- **SUPPLIED MATERIAL**:

Start of Block

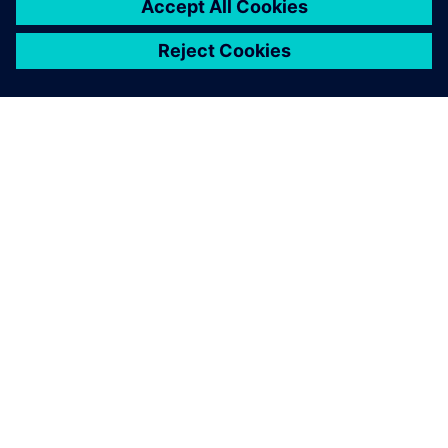
關於西門子
公司資訊
聯絡我們
職缺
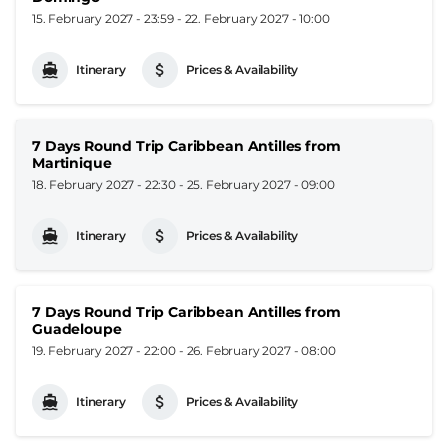
15. February 2027 - 23:59
-
22. February 2027 - 10:00
Itinerary
Prices & Availability
7 Days Round Trip Caribbean Antilles from
Martinique
18. February 2027 - 22:30
-
25. February 2027 - 09:00
Itinerary
Prices & Availability
7 Days Round Trip Caribbean Antilles from
Guadeloupe
19. February 2027 - 22:00
-
26. February 2027 - 08:00
Itinerary
Prices & Availability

End of Block

- **PROBLEM STATEMENT**: Transcribe all lines above exactly, skipping pictures.

- **REPLY**:
關於西門子
公司資訊
聯絡我們
職缺
15. February 2027 - 23:59
-
22. February 2027 - 10:00
Itinerary
Prices & Availability
7 Days Round Trip Caribbean Antilles from
Martinique
18. February 2027 - 22:30
-
25. February 2027 - 09:00
Itinerary
Prices & Availability
7 Days Round Trip Caribbean Antilles from
Guadeloupe
19. February 2027 - 22:00
-
26. February 2027 - 08:00
Itinerary
Prices & Availability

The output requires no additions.